Example 3 – Lack of access to a specific directory
The following command means that the Google bot does not have access to the blog folder and all blog subfolders. In fact, inaccessibility includes both Seo-teaching.com/blog and URLs like Seo-teaching.com/blog/example. In this case, all bots except Google bots have access to this directory.
Example 4 – Robot priority
As we said, search engines may have a large number of bots for specific cases, so this priority is important for them. If you enter commands in a robots.txt file that have several different blocks valid for a (crawler) robot, the search engine robot will always select the command that most explicitly refers to that particular robot and will execute the commands in that section. . For example, suppose a robots.txt file contains a Googlebot block and a Googlebot-Video block as shown below. In this case, if the Google photo bot (Googlebot-Image) enters your site, it will follow the first of these blocks, and if the Google video bot (Googlebot-Video) enters the site, it will follow the second block and the commands of the first block. Ignored because the second block is a priority for it.
Example Five – Regular Expression
You can also use regular expressions to use in robots.txt file commands. Of course, these regular expressions are not formally defined in this file, but most of the world-famous robots also support regular expressions. For example, the command also states that not all bots should have access to the pdf file in the test directory.
Example Six – Specifying Exceptions to Access Directory Content
Now we are going to talk a little about WordPress and create a robots txt file for WordPress in an optimized and appropriate way. The following command, which is used in many WordPress sites, means that not all bots have access to the wp-admin folder but access to the admin-ajax.php file in that folder. Of course, there is no harm in having such commands in the robots.txt file, although the robot is not able to enter the WordPress admin environment, but coding errors are naturally possible from both Google and us. If you have noticed that in this article we used the User-agent key once and then entered 2 command lines, you can enter the required number of commands in each line.
Example Seven – Common Mistakes
Another common and wrong command from the point of view of an SEO expert in the WordPress robots.txt file that is used in many famous Iranian sites is the following code.
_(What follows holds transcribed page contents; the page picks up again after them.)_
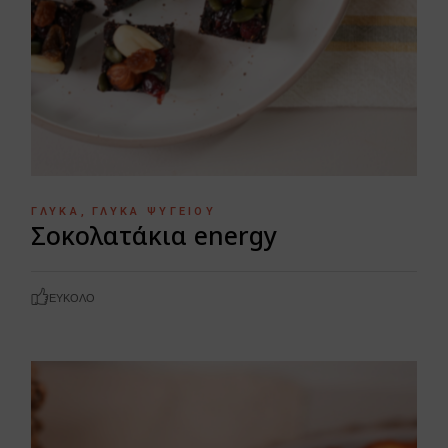
ΓΛΥΚΆ
ΓΛΥΚΆ ΨΥΓΕΊΟΥ
Σοκολατάκια energy
ΕΎΚΟΛΟ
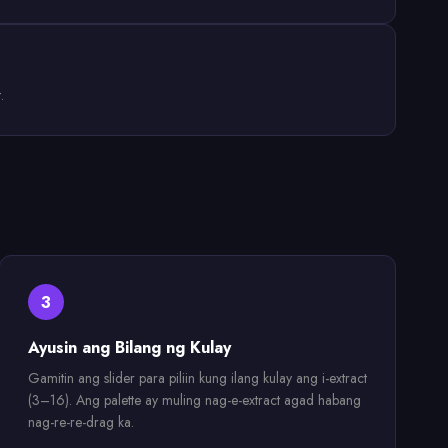
.
3
Ayusin ang Bilang ng Kulay
Gamitin ang slider para piliin kung ilang kulay ang i-extract
(3–16). Ang palette ay muling nag-e-extract agad habang
nag-re-re-drag ka.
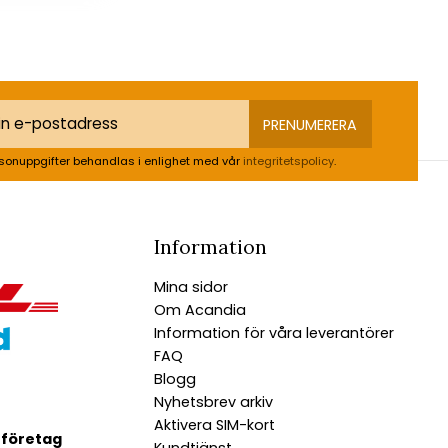
PRENUMERERA
sonuppgifter behandlas i enlighet med vår
integritetspolicy
.
Information
Mina sidor
Om Acandia
Information för våra leverantörer
FAQ
Blogg
Nyhetsbrev arkiv
Aktivera SIM-kort
 företag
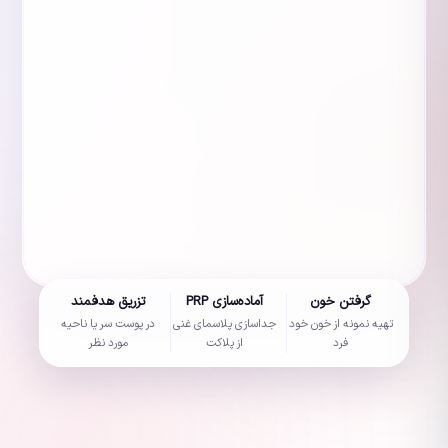
گرفتن خون
آماده‌سازی PRP
تزریق هدفمند
تهیه نمونه از خون خود
جداسازی پلاسمای غنی
در پوست سر یا ناحیه
فرد
از پلاکت
مورد نظر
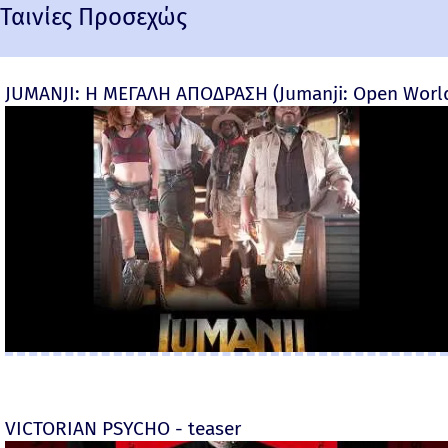
Ταινίες Προσεχώς
JUMANJI: Η ΜΕΓΑΛΗ ΑΠΟΔΡΑΣΗ (Jumanji: Open World) 
VICTORIAN PSYCHO - teaser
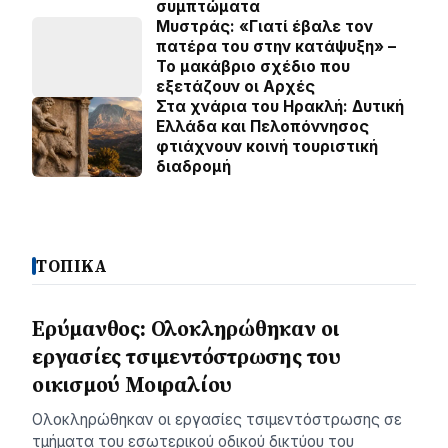
συμπτώματα
Μυστράς: «Γιατί έβαλε τον
πατέρα του στην κατάψυξη» –
Το μακάβριο σχέδιο που
εξετάζουν οι Αρχές
Στα χνάρια του Ηρακλή: Δυτική
Ελλάδα και Πελοπόννησος
φτιάχνουν κοινή τουριστική
διαδρομή
ΤΟΠΙΚΑ
Ερύμανθος: Ολοκληρώθηκαν οι
εργασίες τσιμεντόστρωσης του
οικισμού Μοιραλίου
Ολοκληρώθηκαν οι εργασίες τσιμεντόστρωσης σε
τμήματα του εσωτερικού οδικού δικτύου του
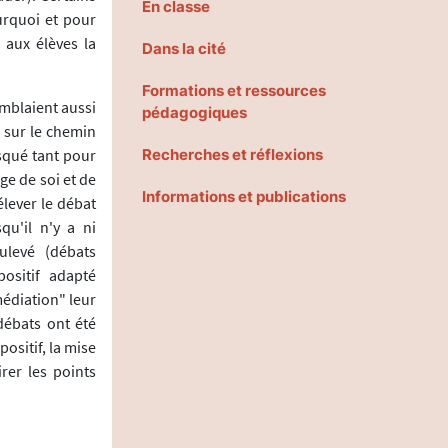
En classe
urquoi et pour
 aux élèves la
Dans la cité
Formations et ressources
emblaient aussi
pédagogiques
 sur le chemin
isqué tant pour
Recherches et réflexions
ge de soi et de
Informations et publications
lever le débat
qu'il n'y a ni
ulevé (débats
ositif adapté
médiation" leur
débats ont été
ositif, la mise
rer les points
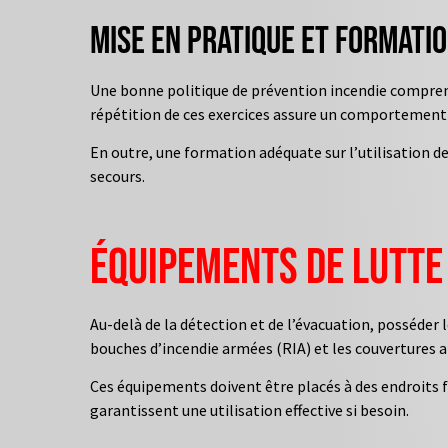
Mise en pratique et formati
Une bonne politique de prévention incendie comprend
répétition de ces exercices assure un comportement 
En outre, une formation adéquate sur l’utilisation d
secours.
Équipements de lutte 
Au-delà de la détection et de l’évacuation, posséde
bouches d’incendie armées (RIA) et les couvertures a
Ces équipements doivent être placés à des endroits 
garantissent une utilisation effective si besoin.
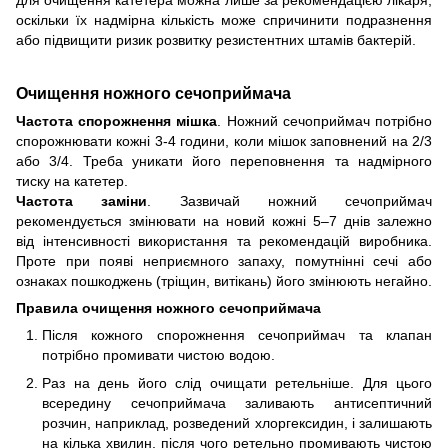
оскільки їх надмірна кількість може спричинити подразнення
або підвищити ризик розвитку резистентних штамів бактерій.
Очищення ножного сечоприймача
Частота спорожнення мішка
. Ножний сечоприймач потрібно
спорожнювати кожні 3-4 години, коли мішок заповнений на 2/3
або 3/4. Треба уникати його переповнення та надмірного
тиску на катетер.
Частота заміни
. Зазвичай ножний сечоприймач
рекомендується змінювати на новий кожні 5–7 днів залежно
від інтенсивності використання та рекомендацій виробника.
Проте при появі неприємного запаху, помутнінні сечі або
ознаках пошкоджень (тріщин, витікань) його змінюють негайно.
Правила очищення ножного сечоприймача
Після кожного спорожнення сечоприймач та клапан
потрібно промивати чистою водою.
Раз на день його слід очищати ретельніше. Для цього
всередину сечоприймача заливають антисептичний
розчин, наприклад, розведений хлоргексидин, і залишають
на кілька хвилин, після чого ретельно промивають чистою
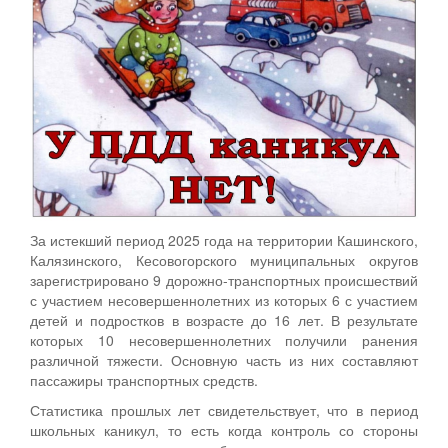
За истекший период 2025 года на территории Кашинского,
Калязинского, Кесовогорского муниципальных округов
зарегистрировано 9 дорожно-транспортных происшествий
с участием несовершеннолетних из которых 6 с участием
детей и подростков в возрасте до 16 лет. В результате
которых 10 несовершеннолетних получили ранения
различной тяжести. Основную часть из них составляют
пассажиры транспортных средств.
Статистика прошлых лет свидетельствует, что в период
школьных каникул, то есть когда контроль со стороны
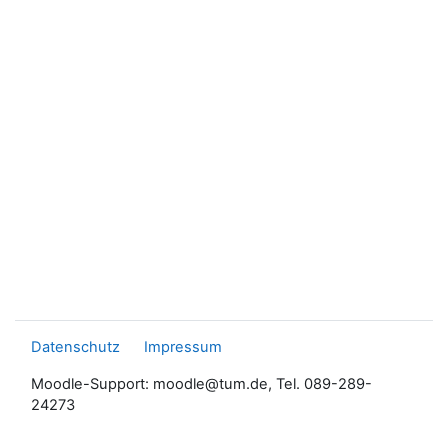
Datenschutz
Impressum
Moodle-Support: moodle@tum.de, Tel. 089-289-
24273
Personally, I did not find such codes in any of the reputable external sites that have a WordPress content management system. Lack of access to wp-includes, which contains a series of important files such as jQuery, prevents the site from outputting as it should for the search engine. Sites like Youast, Neil Patel, searchengineland, and dozens of other well-known WordPress SEO sites do not use such commands that prevent wp-includes files from being accessed. Bots become some files that are not pleasant for SEO.
Note: In the above example we have introduced disallowing / wp-includes / as a common mistake, not / wp-admin /. Inserting / wp-admin / in the WordPress robots.txt file is a default method and we preferred to include it in every example. (Of course, disallowing / wp-admin / is not a version that can be wrapped up for all websites and depends entirely on the site)
Example 8 – Lack of access to an address with a special character
The following command is used when you have a character like? Because sometimes due to technical problems on the site, your article may be published with different URLs and with different amounts. To do this, temporarily enter the following command so that bots do not index addresses with question marks.
In the example below, we emphasize $ if the address should be Disallow if there is a question mark (?) At the end of the address. As a result of the example below, no robot is allowed to crawl addresses with? They do not have to be finished. In this case, the addresses with? They are not completed, they are not considered.